A shockingly high number of hiring managers ask illegal questions during job interviews

Throughout the hiring process, managers typically assess a candidate’s suitability for a role by investigating their experience, communication abilities, and other relevant professional attributes. Nevertheless, some hiring managers continue to overstep boundaries by probing into protected information such as age, identity, disabilities, or familial status.

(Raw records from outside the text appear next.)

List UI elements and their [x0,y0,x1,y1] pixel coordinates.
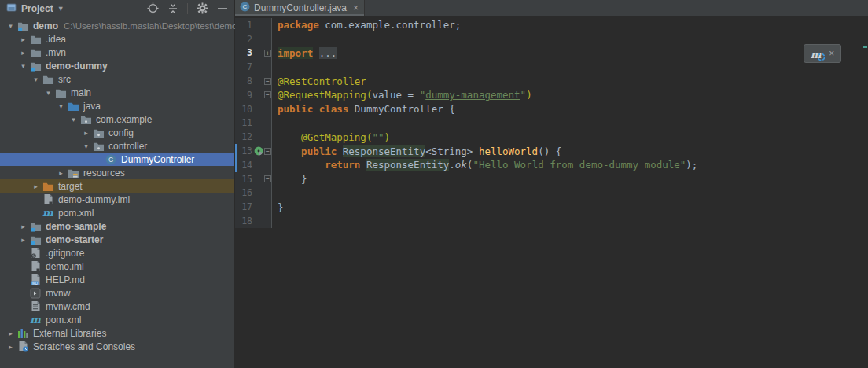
tree-item--mvn[interactable]: ▸.mvn [0,46,234,59]
locate-icon[interactable] [146,2,159,15]
code-line-1[interactable]: 1package com.example.controller; [235,18,868,32]
tree-item-label: demo [33,20,58,31]
gutter[interactable]: 10 [235,102,272,116]
tree-item-external-libraries[interactable]: ▸External Libraries [0,326,234,340]
gutter[interactable]: 16 [235,186,272,201]
tree-item--idea[interactable]: ▸.idea [0,32,234,46]
tree-item-src[interactable]: ▾src [0,72,234,86]
code-line-16[interactable]: 16 [235,186,868,201]
gutter[interactable]: 13− [235,144,272,158]
line-number: 17 [235,201,252,212]
code-line-3[interactable]: 3+import ... [235,46,868,61]
error-stripe-mark[interactable] [863,46,867,48]
tree-item-demo[interactable]: ▾demoC:\Users\hassib.maslah\Desktop\test… [0,19,234,32]
fold-marker-plus[interactable]: + [264,50,271,57]
gutter-icon-spacer [254,175,264,184]
tab-close-icon[interactable]: × [353,2,359,13]
tree-item-demo-sample[interactable]: ▸demo-sample [0,219,234,233]
chevron-down-icon[interactable]: ▼ [57,5,64,13]
chevron-expanded-icon[interactable]: ▾ [5,22,17,30]
chevron-collapsed-icon[interactable]: ▸ [17,35,29,43]
gutter[interactable]: 7 [235,60,272,74]
tree-item-demo-iml[interactable]: demo.iml [0,259,234,273]
tree-item-scratches-and-consoles[interactable]: ▸Scratches and Consoles [0,340,234,353]
code-token: return [325,159,360,171]
tree-item-label: demo-sample [46,221,106,232]
gutter[interactable]: 9− [235,88,272,102]
tree-item-java[interactable]: ▾java [0,99,234,112]
tree-item-mvnw[interactable]: mvnw [0,286,234,300]
gutter-icon-spacer [254,118,264,127]
gutter[interactable]: 2 [235,32,272,46]
fold-marker-minus[interactable]: − [264,91,271,98]
code-line-15[interactable]: 15− } [235,172,868,186]
code-text: public class DummyController { [272,103,455,115]
code-line-11[interactable]: 11 [235,116,868,131]
gutter[interactable]: 11 [235,116,272,131]
vcs-change-marker[interactable] [235,144,237,158]
hide-panel-icon[interactable] [216,2,229,15]
vcs-change-marker[interactable] [235,158,237,172]
tree-item-pom-xml[interactable]: mpom.xml [0,206,234,219]
chevron-expanded-icon[interactable]: ▾ [68,116,79,123]
gutter[interactable]: 14 [235,158,272,172]
chevron-expanded-icon[interactable]: ▾ [80,142,92,150]
panel-title[interactable]: Project [21,3,53,14]
tree-item-target[interactable]: ▸target [0,179,234,193]
code-line-13[interactable]: 13− public ResponseEntity<String> helloW… [235,144,868,158]
gutter[interactable]: 1 [235,18,272,32]
tree-item-help-md[interactable]: MDHELP.md [0,273,234,286]
maven-reload-icon[interactable]: m [811,47,823,60]
chevron-expanded-icon[interactable]: ▾ [55,102,67,110]
code-line-8[interactable]: 8−@RestController [235,74,868,88]
tree-item-pom-xml[interactable]: mpom.xml [0,313,234,326]
gutter[interactable]: 15− [235,172,272,186]
chevron-collapsed-icon[interactable]: ▸ [17,236,29,244]
tree-item-demo-dummy-iml[interactable]: demo-dummy.iml [0,193,234,206]
fold-marker-minus[interactable]: − [264,148,271,155]
tree-item-main[interactable]: ▾main [0,86,234,99]
fold-marker-minus[interactable]: − [264,78,271,85]
chevron-collapsed-icon[interactable]: ▸ [55,169,67,177]
tree-item--gitignore[interactable]: .gitignore [0,246,234,259]
code-line-18[interactable]: 18 [235,214,868,228]
popup-close-icon[interactable]: × [829,48,834,59]
tree-item-demo-dummy[interactable]: ▾demo-dummy [0,59,234,72]
code-line-2[interactable]: 2 [235,32,868,46]
fold-marker-end[interactable]: − [264,175,271,182]
tree-item-config[interactable]: ▸config [0,126,234,139]
gutter[interactable]: 3+ [235,46,272,61]
spring-mapping-gutter-icon[interactable] [254,146,264,156]
gutter[interactable]: 12 [235,130,272,144]
collapse-all-icon[interactable] [167,2,179,15]
tree-item-com-example[interactable]: ▾com.example [0,112,234,126]
chevron-expanded-icon[interactable]: ▾ [30,75,42,83]
chevron-collapsed-icon[interactable]: ▸ [80,129,92,137]
tab-dummycontroller-java[interactable]: C DummyController.java × [235,0,365,16]
gutter[interactable]: 18 [235,214,272,228]
tree-item-dummycontroller[interactable]: CDummyController [0,153,234,166]
tree-item-controller[interactable]: ▾controller [0,139,234,153]
chevron-collapsed-icon[interactable]: ▸ [17,223,29,230]
code-line-14[interactable]: 14 return ResponseEntity.ok("Hello World… [235,158,868,172]
gutter[interactable]: 17 [235,200,272,214]
code-line-7[interactable]: 7 [235,60,868,74]
chevron-collapsed-icon[interactable]: ▸ [30,182,42,190]
code-token: . [449,159,455,171]
chevron-expanded-icon[interactable]: ▾ [17,62,29,70]
gutter[interactable]: 8− [235,74,272,88]
chevron-collapsed-icon[interactable]: ▸ [5,343,17,351]
chevron-collapsed-icon[interactable]: ▸ [5,329,17,337]
tree-item-demo-starter[interactable]: ▸demo-starter [0,233,234,246]
tree-item-mvnw-cmd[interactable]: mvnw.cmd [0,300,234,313]
code-line-17[interactable]: 17} [235,200,868,214]
code-area[interactable]: 1package com.example.controller;23+impor… [235,17,868,368]
settings-gear-icon[interactable] [196,2,208,15]
chevron-collapsed-icon[interactable]: ▸ [17,49,29,57]
code-text: @GetMapping("") [272,131,390,143]
chevron-expanded-icon[interactable]: ▾ [42,89,54,97]
tree-item-resources[interactable]: ▸resources [0,166,234,179]
code-line-9[interactable]: 9−@RequestMapping(value = "dummy-managem… [235,88,868,102]
code-line-10[interactable]: 10public class DummyController { [235,102,868,116]
code-line-12[interactable]: 12 @GetMapping("") [235,130,868,144]
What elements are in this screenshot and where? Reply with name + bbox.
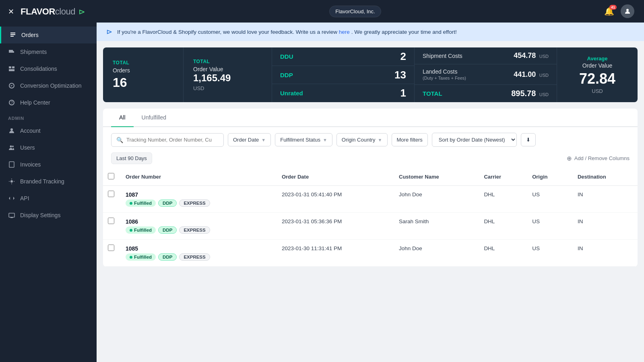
search-box[interactable]: 🔍 (111, 133, 224, 147)
svg-rect-2 (9, 69, 14, 71)
svg-point-8 (12, 146, 14, 147)
sidebar-item-label: Conversion Optimization (20, 82, 82, 89)
sidebar-item-branded-tracking[interactable]: Branded Tracking (0, 173, 97, 190)
banner-link[interactable]: here (339, 29, 350, 35)
shipping-type-badge: EXPRESS (179, 253, 210, 261)
account-icon (8, 127, 15, 134)
costs-stats: Shipment Costs 454.78 USD Landed Costs (… (415, 47, 557, 102)
feedback-banner: ⊳ If you're a FlavorCloud & Shopify cust… (97, 23, 644, 41)
ddp-row: DDP 13 (272, 66, 414, 84)
filters-row: 🔍 Order Date ▼ Fulfillment Status ▼ Orig… (103, 127, 638, 152)
total-costs-value: 895.78 (511, 89, 536, 98)
svg-point-6 (10, 128, 13, 131)
logo-text: FLAVORcloud (21, 6, 75, 17)
date-range-tag[interactable]: Last 90 Days (111, 152, 152, 164)
sidebar-item-users[interactable]: Users (0, 139, 97, 156)
user-avatar-button[interactable] (621, 4, 634, 18)
col-customer-name: Customer Name (392, 168, 477, 186)
row-carrier: DHL (477, 240, 526, 267)
row-origin: US (526, 213, 571, 240)
shipment-costs-currency: USD (539, 54, 549, 59)
notifications-button[interactable]: 🔔 41 (604, 6, 614, 16)
row-checkbox[interactable] (108, 245, 114, 251)
shipment-costs-label: Shipment Costs (423, 53, 462, 59)
row-customer-name: John Doe (392, 240, 477, 267)
col-destination: Destination (571, 168, 638, 186)
row-checkbox[interactable] (108, 218, 114, 224)
shipment-costs-row: Shipment Costs 454.78 USD (415, 47, 557, 64)
download-button[interactable]: ⬇ (521, 133, 536, 146)
order-date-label: Order Date (233, 137, 259, 143)
tab-unfulfilled[interactable]: Unfulfilled (134, 109, 174, 127)
total-value-value: 1,165.49 (193, 72, 262, 84)
landed-costs-currency: USD (539, 73, 549, 78)
table-body: 1087 Fulfilled DDP EXPRESS 2023-01-31 05… (103, 186, 638, 267)
download-icon: ⬇ (526, 137, 530, 143)
tab-all[interactable]: All (111, 109, 134, 127)
sidebar-item-consolidations[interactable]: Consolidations (0, 60, 97, 77)
order-tags: Fulfilled DDP EXPRESS (126, 226, 269, 234)
branded-tracking-icon (8, 178, 15, 185)
col-order-date: Order Date (275, 168, 392, 186)
total-costs-amount-wrap: 895.78 USD (511, 89, 549, 98)
duty-type-badge: DDP (158, 226, 177, 234)
sidebar-item-account[interactable]: Account (0, 122, 97, 139)
sidebar-item-label: Shipments (20, 49, 47, 55)
row-order-number-cell: 1087 Fulfilled DDP EXPRESS (119, 186, 275, 213)
orders-table: Order Number Order Date Customer Name Ca… (103, 168, 638, 267)
sidebar-item-label: Users (20, 144, 35, 151)
chevron-down-icon: ▼ (261, 138, 266, 142)
shipments-icon (8, 48, 15, 56)
sidebar-header: ✕ FLAVORcloud ⊳ (0, 0, 97, 23)
banner-text: If you're a FlavorCloud & Shopify custom… (117, 29, 457, 35)
orders-icon (9, 31, 17, 39)
total-costs-row: TOTAL 895.78 USD (415, 85, 557, 102)
more-filters-button[interactable]: More filters (392, 133, 428, 146)
col-origin: Origin (526, 168, 571, 186)
banner-text-after: . We greatly appreciate your time and ef… (351, 29, 457, 35)
total-costs-currency: USD (539, 92, 549, 97)
invoices-icon (8, 161, 15, 168)
total-value-label: TOTAL (193, 59, 262, 64)
average-currency: USD (592, 88, 603, 94)
order-date-filter[interactable]: Order Date ▼ (228, 133, 271, 146)
fulfillment-status-filter[interactable]: Fulfillment Status ▼ (275, 133, 332, 146)
search-input[interactable] (126, 137, 219, 143)
close-sidebar-button[interactable]: ✕ (8, 7, 14, 16)
sort-select[interactable]: Sort by Order Date (Newest) (432, 133, 517, 147)
sidebar-item-invoices[interactable]: Invoices (0, 156, 97, 173)
ddp-label: DDP (280, 72, 293, 78)
sidebar-item-help-center[interactable]: ? Help Center (0, 94, 97, 111)
unrated-label: Unrated (280, 90, 303, 97)
row-carrier: DHL (477, 213, 526, 240)
row-origin: US (526, 240, 571, 267)
date-tag-row: Last 90 Days ⊕ Add / Remove Columns (103, 152, 638, 168)
landed-costs-row: Landed Costs (Duty + Taxes + Fees) 441.0… (415, 64, 557, 85)
sidebar-item-shipments[interactable]: Shipments (0, 43, 97, 60)
origin-country-filter[interactable]: Origin Country ▼ (336, 133, 388, 146)
ddu-label: DDU (280, 53, 293, 60)
sidebar-item-orders[interactable]: Orders (0, 27, 97, 43)
average-label: Average (587, 56, 608, 62)
add-remove-columns-button[interactable]: ⊕ Add / Remove Columns (567, 155, 630, 162)
sidebar-item-api[interactable]: API (0, 190, 97, 207)
order-number: 1085 (126, 245, 269, 252)
sidebar-item-label: Branded Tracking (20, 178, 64, 185)
sidebar-item-display-settings[interactable]: Display Settings (0, 207, 97, 224)
company-badge[interactable]: FlavorCloud, Inc. (329, 6, 381, 17)
order-tags: Fulfilled DDP EXPRESS (126, 253, 269, 261)
row-origin: US (526, 186, 571, 213)
select-all-checkbox[interactable] (108, 173, 114, 179)
unrated-row: Unrated 1 (272, 84, 414, 102)
row-checkbox[interactable] (108, 191, 114, 197)
duty-type-badge: DDP (158, 253, 177, 261)
row-carrier: DHL (477, 186, 526, 213)
sidebar-item-conversion-optimization[interactable]: Conversion Optimization (0, 77, 97, 94)
main-content: FlavorCloud, Inc. 🔔 41 ⊳ If you're a Fla… (97, 0, 644, 362)
logo: FLAVORcloud ⊳ (21, 6, 85, 17)
orders-table-wrap: Order Number Order Date Customer Name Ca… (103, 168, 638, 267)
shipment-costs-label-wrap: Shipment Costs (423, 53, 462, 59)
chevron-down-icon: ▼ (378, 138, 382, 142)
svg-rect-1 (12, 66, 14, 68)
origin-country-label: Origin Country (342, 137, 376, 143)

A Resume Builder study that surveyed 1,000 U.S. hiring managers found that 1 in 3 hiring managers say that they knowingly ask illegal questions. Here is what you need to know:

  • Hiring managers want to know how other priorities and situations affect employees’ ability to work: If you are a working parent, have a disability, or have religious and cultural commitments, managers may believe that there is a higher chance that you will ask for flexibility on matters that don’t comply with traditional business practices. In some cases, however, the hiring manager could also be asking these questions to give underrepresented demographics more support.
  • Men are more likely to knowingly ask illegal questions than women: Of the men surveyed, 38% admit to asking illegal questions, compared with 23% of women. Women are believed to ask illegal questions less often due to their experiences “being on the other side of an illegal question” and losing out on an “opportunity because of it.”
  • Applicants often don’t know when they are being asked an illegal question: For many topics such as citizenship, disability status, and religious status, the lines between legal and illegal are very fine. If you suspect that the question you are being asked may be illegal and are uncomfortable with answering it, you can ask your interviewer how the question relates to the position you’re interviewing for. As Yale University’s Office of Career Strategy points out, this approach may make them aware that the question was inappropriate.